Eisuke Naitô fait partie de la nouvelle génération de réalisateur japonais. Avec une dizaines de films à son actif pour le cinéma et la télévision, il commence à se construire un nom et un style. Avec Liverleaf sorti en 2018, il se lance dans un revenge movie à l'ancienne sur fond de harcèlement scolaire et critique du silence de la société japonaise sur ce fléau. Sans être exempt de défauts le film frappe fort et juste.
Haruka et sa famille ont déménagé de Tokyo pour la province afin de suivre le père de famille dans sa nouvelle activité.

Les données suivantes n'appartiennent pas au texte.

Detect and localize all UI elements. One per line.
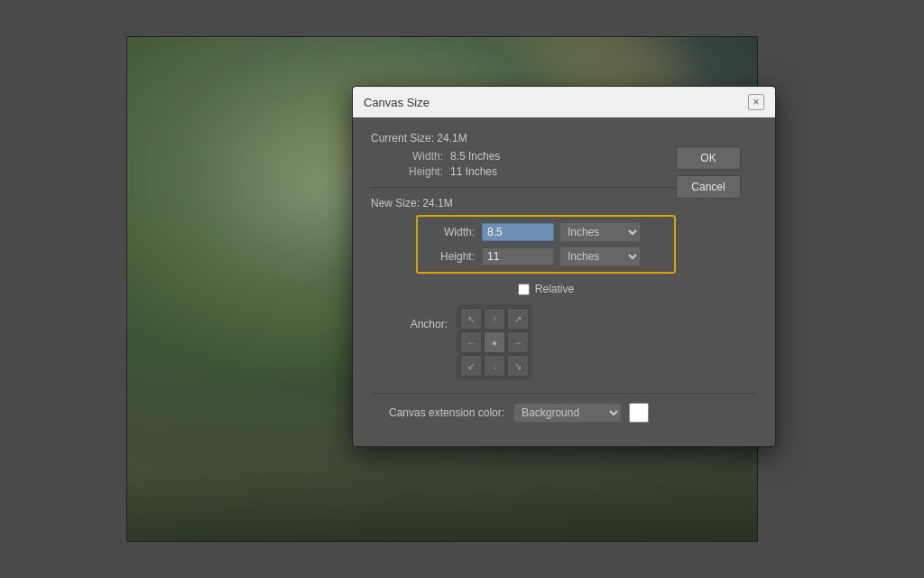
current-width-value: 8.5 Inches <box>450 150 500 163</box>
width-input-row: Width: Inches Pixels Centimeters Millime… <box>425 222 667 242</box>
anchor-section: Anchor: ↖ ↑ ↗ ← ● → ↙ ↓ ↘ <box>371 304 676 380</box>
current-size-label: Current Size: 24.1M <box>371 132 676 144</box>
new-size-label: New Size: 24.1M <box>371 197 676 210</box>
height-input[interactable] <box>482 247 554 266</box>
relative-checkbox[interactable] <box>518 284 530 295</box>
canvas-extension-select[interactable]: Background Foreground White Black Gray O… <box>513 403 622 423</box>
width-label: Width: <box>425 226 475 238</box>
current-width-row: Width: 8.5 Inches <box>371 150 676 163</box>
dialog-body: Current Size: 24.1M Width: 8.5 Inches He… <box>353 117 775 446</box>
anchor-cell-right[interactable]: → <box>507 331 529 353</box>
dialog-main: Current Size: 24.1M Width: 8.5 Inches He… <box>371 132 757 393</box>
anchor-grid: ↖ ↑ ↗ ← ● → ↙ ↓ ↘ <box>457 304 532 380</box>
canvas-extension-label: Canvas extension color: <box>389 406 504 419</box>
anchor-cell-bottomleft[interactable]: ↙ <box>460 355 482 377</box>
width-unit-select[interactable]: Inches Pixels Centimeters Millimeters Po… <box>559 222 641 242</box>
cancel-button[interactable]: Cancel <box>676 175 741 199</box>
current-height-key: Height: <box>389 165 443 178</box>
current-width-key: Width: <box>389 150 443 163</box>
anchor-cell-bottomright[interactable]: ↘ <box>507 355 529 377</box>
divider <box>371 187 676 188</box>
height-input-row: Height: Inches Pixels Centimeters Millim… <box>425 247 667 266</box>
relative-row: Relative <box>416 283 676 295</box>
height-label: Height: <box>425 250 475 263</box>
canvas-extension-color-swatch[interactable] <box>629 403 649 423</box>
dialog-content: Current Size: 24.1M Width: 8.5 Inches He… <box>371 132 676 393</box>
new-size-section: New Size: 24.1M Width: Inches Pixels Cen… <box>371 197 676 274</box>
height-unit-select[interactable]: Inches Pixels Centimeters Millimeters Po… <box>559 247 641 266</box>
relative-label[interactable]: Relative <box>535 283 574 295</box>
anchor-label: Anchor: <box>389 304 448 331</box>
canvas-extension-row: Canvas extension color: Background Foreg… <box>371 393 757 432</box>
workspace: Canvas Size × Current Size: 24.1M Width:… <box>0 0 924 578</box>
dimensions-input-group: Width: Inches Pixels Centimeters Millime… <box>416 215 676 274</box>
anchor-cell-bottom[interactable]: ↓ <box>484 355 505 377</box>
ok-button[interactable]: OK <box>676 146 741 170</box>
current-height-value: 11 Inches <box>450 165 497 178</box>
canvas-size-dialog: Canvas Size × Current Size: 24.1M Width:… <box>352 86 776 447</box>
anchor-cell-center[interactable]: ● <box>484 331 505 353</box>
dialog-titlebar: Canvas Size × <box>353 87 775 117</box>
dialog-side-buttons: OK Cancel <box>676 132 757 393</box>
anchor-cell-topright[interactable]: ↗ <box>507 308 529 330</box>
anchor-cell-left[interactable]: ← <box>460 331 482 353</box>
dialog-title: Canvas Size <box>364 96 430 109</box>
close-button[interactable]: × <box>748 94 764 110</box>
width-input[interactable] <box>482 223 554 241</box>
current-height-row: Height: 11 Inches <box>371 165 676 178</box>
anchor-cell-top[interactable]: ↑ <box>484 308 505 330</box>
anchor-cell-topleft[interactable]: ↖ <box>460 308 482 330</box>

Si les premiers temps au lycée se sont bien déroulés, Haruka devient rapidement la victime de harcèlement : insulte, bizutage, humiliation. Ses bourreaux inventent chaque jour de nouvelles souffrances sous le regard complaisant des enseignants et de la direction qui cherchent avant tout à ne pas froisser le conseil des parents. Seules éclaircies dans cette horreur quotidienne, sa petite soeur aimante et un des garçons du lycée vivant avec sa grand mère qui nourrit des sentiments pour Haruka. Jusqu'au jour où les harceleurs poussent un cran plus loin leur cruauté et incendient la maison de leur victime causant la mort de ses parents et laissant sa jeune soeur gravement blessée. Pour celle qui est désormais orpheline le temps de la vengeance est advenu.
Un triple enjeu
Liverleaf c'est la rencontre du film de vengeance old school comme on en voit peu, de la satyre scolaire et de la critique sans concession d'une jeunesse désorientée. Il y a en effet dans ce film une mise en scène de la violence qui emprunte autant à Miike qu'à Battle Royale. Toute la seconde partie du film insiste sur l'implacable vendetta de Haruka mise en scène avec emphase. Le réalisateur nous offre la sanglante quête d'un ange transformé en démon et l'on sent l'influence de Miike dans sa manière de mettre en scène des passages courts et violents.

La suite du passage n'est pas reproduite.